Occupancy is relatively flat. In-place occupancy fell 20bp q/q to 90.3% (Q1 = rose 40bp q/q), while committed occupancy was +30bp q/q to 91.9% (Q1 = fell 70bp q/q). In-place CAD fell 80bp q/q to 89.7% (Q1 = rose 30bp q/q), while U.S. was +20bp q/q to 90.7% (Q1 = rose 60bp q/q). Avg. total portfolio rent on lease renewal was +4.6% (Q1 = +4.8%). In-place rent ($14.85/sf; Q1 = $14.32/sf) is 0.6% below AX-est. market (Q1 = 0.7% below). Canada and the U.S. SSNOI +9.0% and -0.6%, respectively (Q1 = +1.3%/+8.2%). By asset class, y/y SPNOI in CAD was: Industrial (+10.3%; Q1 = +7.6%), Office (+8.0%; Q1 = +11.7%), Retail (-0.5%; Q1 = +2.3%).
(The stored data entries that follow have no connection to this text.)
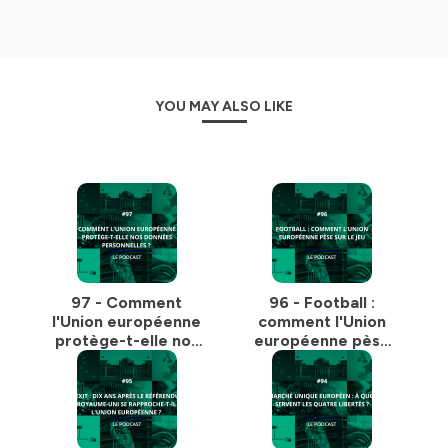
YOU MAY ALSO LIKE
97 - Comment
96 - Football :
l'Union européenne
comment l'Union
protège-t-elle nos
européenne pèse
données
sur le jeu
personnelles ?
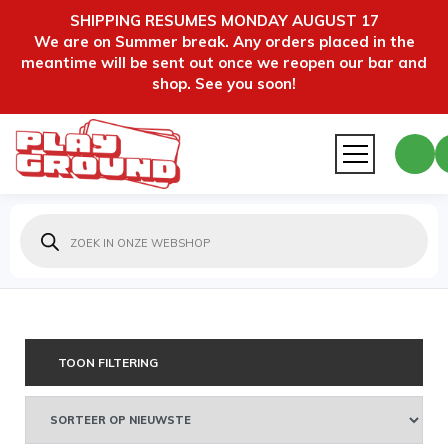
SHIPPING RESUMES MONDAY AUGUST 17
We are on Summer break. Any orders placed in the
meantime will be sent out once we reopen our bar and
shop. See you soon!
Producten
zoeken
TOON FILTERING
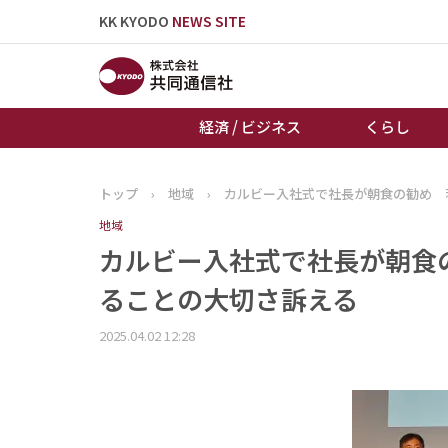
KK KYODO
NEWS SITE
経済 / ビジネス
くらし
トップ
›
地域
›
カルビー入社式で社長が朝食の勧め 
トップページ
地域
お知らせ
カルビー入社式で社長が朝食
ることの大切さ訴える
2025.04.02 12:28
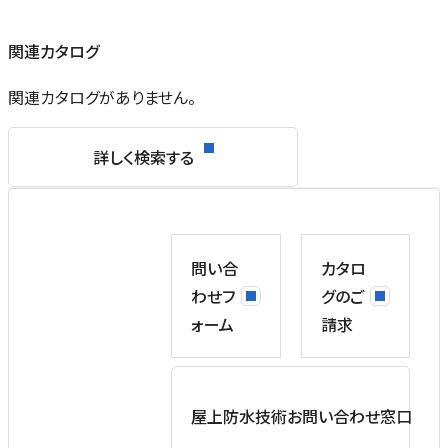
関連カタログ
関連カタログがありません。
詳しく検索する
問い合
カタロ
わせフ
グのご
ォーム
請求
屋上防水技術お問い合わせ窓口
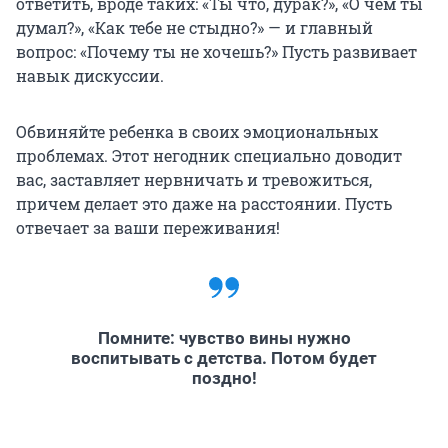
ответить, вроде таких: «Ты что, дурак?», «О чем ты
думал?», «Как тебе не стыдно?» — и главный
вопрос: «Почему ты не хочешь?» Пусть развивает
навык дискуссии.
Обвиняйте ребенка в своих эмоциональных
проблемах. Этот негодник специально доводит
вас, заставляет нервничать и тревожиться,
причем делает это даже на расстоянии. Пусть
отвечает за ваши переживания!
Помните: чувство вины нужно
воспитывать с детства. Потом будет
поздно!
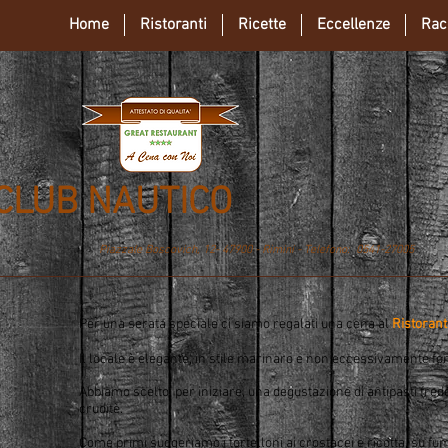
Home
Ristoranti
Ricette
Eccellenze
Rac
CLUB NAUTICO
Piazzale Boscovich, 12- 47900 - Rimini - Telefono: 0541-27005
Per una serata speciale ci siamo regalati una cena al
Ristorant
Il locale è elegante, in stile marinaro e non eccessivamente for
Abbiamo scelto, per iniziare, una degustazione di antipasti fredd
cruditè.
Come primi suggeriamo i tortelloni ai crostacei e ricotta, su f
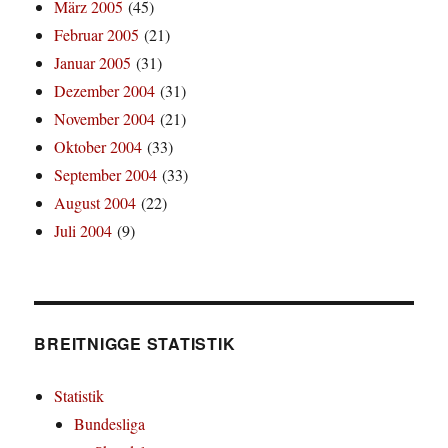
März 2005
(45)
Februar 2005
(21)
Januar 2005
(31)
Dezember 2004
(31)
November 2004
(21)
Oktober 2004
(33)
September 2004
(33)
August 2004
(22)
Juli 2004
(9)
BREITNIGGE STATISTIK
Statistik
Bundesliga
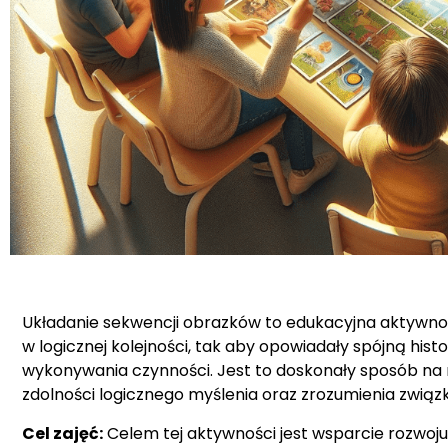
Układanie sekwencji obrazków to edukacyjna aktywność
w logicznej kolejności, tak aby opowiadały spójną hist
wykonywania czynności. Jest to doskonały sposób na r
zdolności logicznego myślenia oraz zrozumienia zwią
Cel zajęć:
Celem tej aktywności jest wsparcie rozwoju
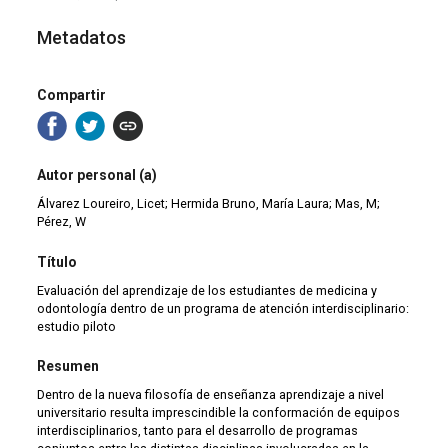
Metadatos
Compartir
Autor personal (a)
Álvarez Loureiro, Licet; Hermida Bruno, María Laura; Mas, M;
Pérez, W
Título
Evaluación del aprendizaje de los estudiantes de medicina y
odontología dentro de un programa de atención interdisciplinario:
estudio piloto
Resumen
Dentro de la nueva filosofía de enseñanza aprendizaje a nivel
universitario resulta imprescindible la conformación de equipos
interdisciplinarios, tanto para el desarrollo de programas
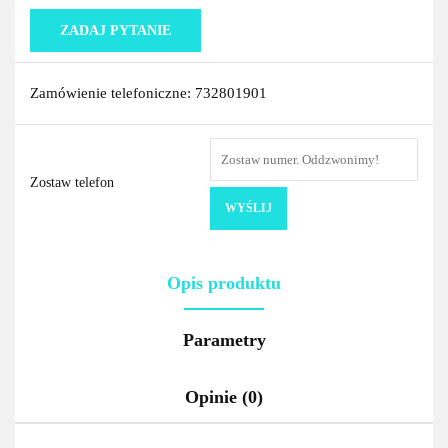
ZADAJ PYTANIE
Zamówienie telefoniczne: 732801901
Zostaw telefon
WYŚLIJ
Opis produktu
Parametry
Opinie (0)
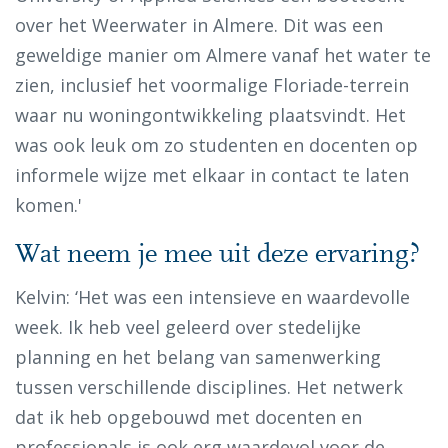
over het Weerwater in Almere. Dit was een
geweldige manier om Almere vanaf het water te
zien, inclusief het voormalige Floriade-terrein
waar nu woningontwikkeling plaatsvindt. Het
was ook leuk om zo studenten en docenten op
informele wijze met elkaar in contact te laten
komen.'
Wat neem je mee uit deze ervaring?
Kelvin: ‘Het was een intensieve en waardevolle
week. Ik heb veel geleerd over stedelijke
planning en het belang van samenwerking
tussen verschillende disciplines. Het netwerk
dat ik heb opgebouwd met docenten en
professionals is ook erg waardevol voor de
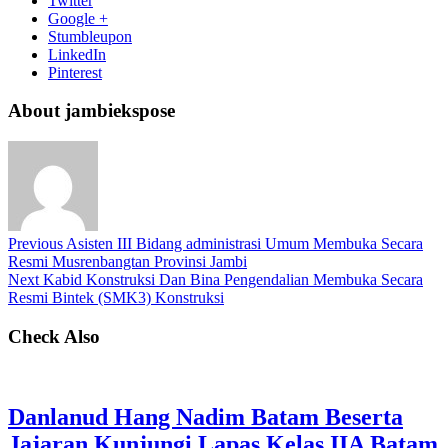
Twitter
Google +
Stumbleupon
LinkedIn
Pinterest
About jambiekspose
Previous
Asisten III Bidang administrasi Umum Membuka Secara
Resmi Musrenbangtan Provinsi Jambi
Next
Kabid Konstruksi Dan Bina Pengendalian Membuka Secara
Resmi Bintek (SMK3) Konstruksi
Check Also
Danlanud Hang Nadim Batam Beserta
Jajaran Kunjungi Lapas Kelas IIA Batam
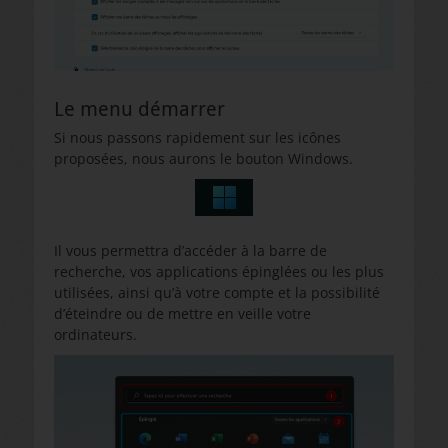
Le menu démarrer
Si nous passons rapidement sur les icônes
proposées, nous aurons le bouton Windows.
Il vous permettra d’accéder à la barre de
recherche, vos applications épinglées ou les plus
utilisées, ainsi qu’à votre compte et la possibilité
d’éteindre ou de mettre en veille votre
ordinateurs.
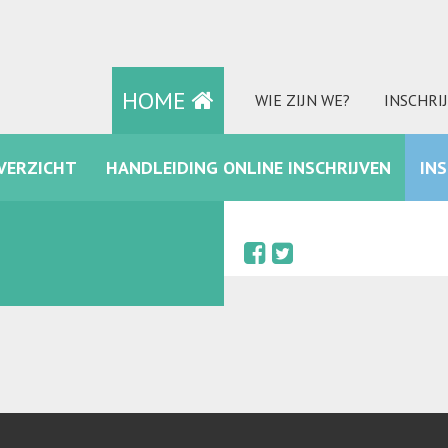
HOME
WIE ZIJN WE?
INSCHRI
VERZICHT
HANDLEIDING ONLINE INSCHRIJVEN
IN
FACEBOOK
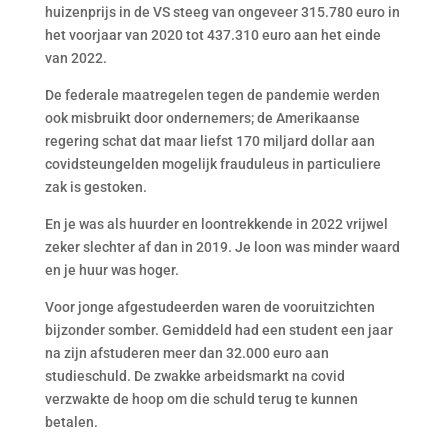
huizenprijs in de VS steeg van ongeveer 315.780 euro in
het voorjaar van 2020 tot 437.310 euro aan het einde
van 2022.
De federale maatregelen tegen de pandemie werden
ook misbruikt door ondernemers; de Amerikaanse
regering schat dat maar liefst 170 miljard dollar aan
covidsteungelden mogelijk frauduleus in particuliere
zak is gestoken.
En je was als huurder en loontrekkende in 2022 vrijwel
zeker slechter af dan in 2019. Je loon was minder waard
en je huur was hoger.
Voor jonge afgestudeerden waren de vooruitzichten
bijzonder somber. Gemiddeld had een student een jaar
na zijn afstuderen meer dan 32.000 euro aan
studieschuld. De zwakke arbeidsmarkt na covid
verzwakte de hoop om die schuld terug te kunnen
betalen.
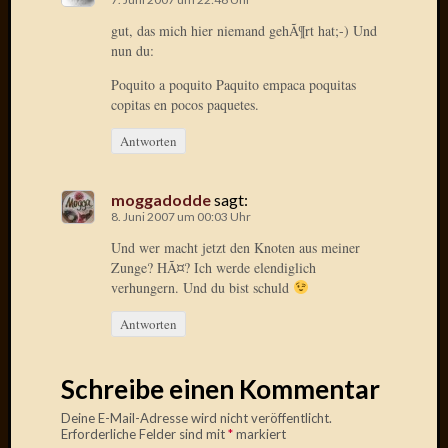
2020
Novem
gut, das mich hier niemand gehÃ¶rt hat;-) Und
2020
nun du:
Oktobe
Poquito a poquito Paquito empaca poquitas
2020
copitas en pocos paquetes.
April
2020
Antworten
Februar
2020
moggadodde
sagt:
Dezemb
8. Juni 2007 um 00:03 Uhr
2019
Und wer macht jetzt den Knoten aus meiner
Novem
Zunge? HÃ¤? Ich werde elendiglich
2019
verhungern. Und du bist schuld
Septem
2019
Antworten
Mai
2019
März
Schreibe einen Kommentar
2019
Deine E-Mail-Adresse wird nicht veröffentlicht.
Februar
Erforderliche Felder sind mit
*
markiert
2019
Discosed liquidity and leverage improve, while floating rate debt exposure increases. Q2 liquidity rose $307M q/q to $451M (Q1 = +$17M q/q), incl. $35M in cash and $415M in available revolving credit; = 1.36x 2023 mortgage debt maturities (Q1 = 0.3x 2023). Total debt/GBV fell 190bp q/q to 47.2% (Q1 = +60bp q/q) on asset sales; AX does not disclose proportionate. Disclosed debt/EBITDA fell 0.5x q/q to 7.8x (Q1 = flat q/q). Unhedged variable-rate debt as a % of total debt increased 940bp q/q to 25.5% (Q1 = rose 190bp q/q). Unencumbered assets to unsecured debt increased 0.2x q/q to 1.77x (Q1 = +0.03x q/q ).